Work instruction
Go through the records and report each line holding the string "Basket".

Source data
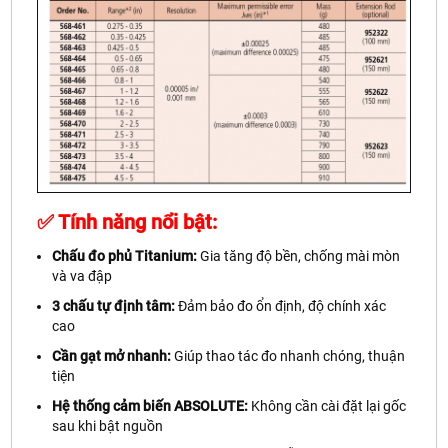
✅
Tính năng nổi bật:
Chấu đo phủ Titanium:
Gia tăng độ bền, chống mài mòn
và va đập
3 chấu tự định tâm:
Đảm bảo đo ổn định, độ chính xác
cao
Cần gạt mở nhanh:
Giúp thao tác đo nhanh chóng, thuận
tiện
Hệ thống cảm biến ABSOLUTE:
Không cần cài đặt lại gốc
sau khi bật nguồn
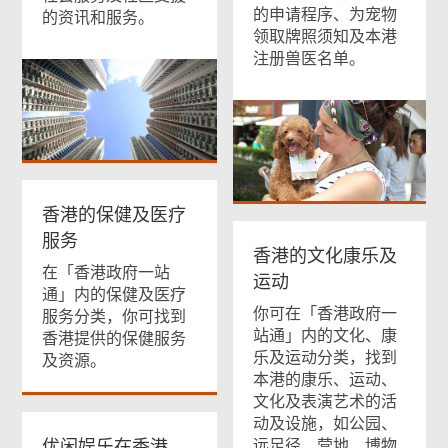
的申请程序、为宠物
的资讯和服务。
领取牌照须知及本港
注册兽医名单。
香港的保健及医疗
服务
香港的文化康乐及
在「香港政府一站
运动
通」内的保健及医疗
你可在「香港政府一
服务分类，你可找到
站通」内的文化、康
香港提供的保健服务
乐及运动分类，找到
及资源。
本港的康乐、运动、
文化及表演艺术的活
动及设施，如公园、
优闲娱乐在香港
远足径、营地、博物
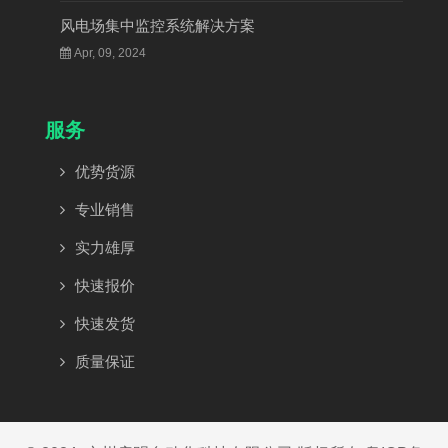
风电场集中监控系统解决方案
Apr, 09, 2024
服务
优势货源
专业销售
实力雄厚
快速报价
快速发货
质量保证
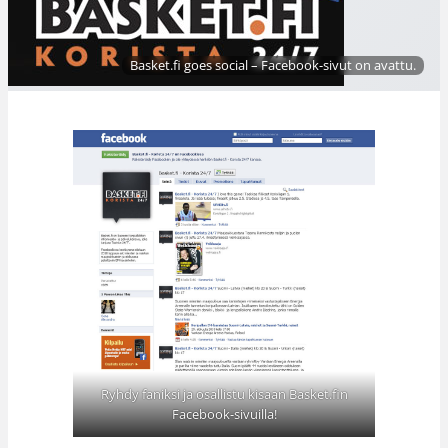
Basket.fi goes social – Facebook-sivut on avattu.
Ryhdy faniksi ja osallistu kisaan Basket.fin
Facebook-sivuilla!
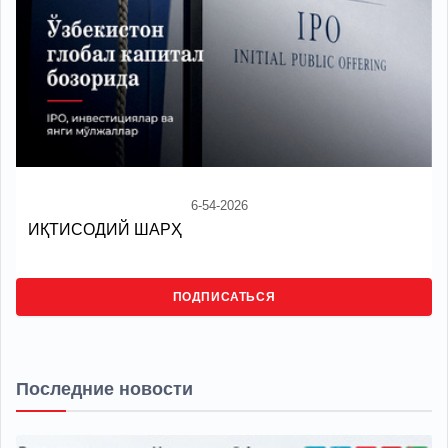
6-54-2026
ИҚТИСОДИЙ ШАРҲ
ПОДПИСАТЬСЯ
Последние новости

Answer space
Basket.fi goes social – Facebook-sivut on avattu.
Ryhdy faniksi ja osallistu kisaan Basket.fin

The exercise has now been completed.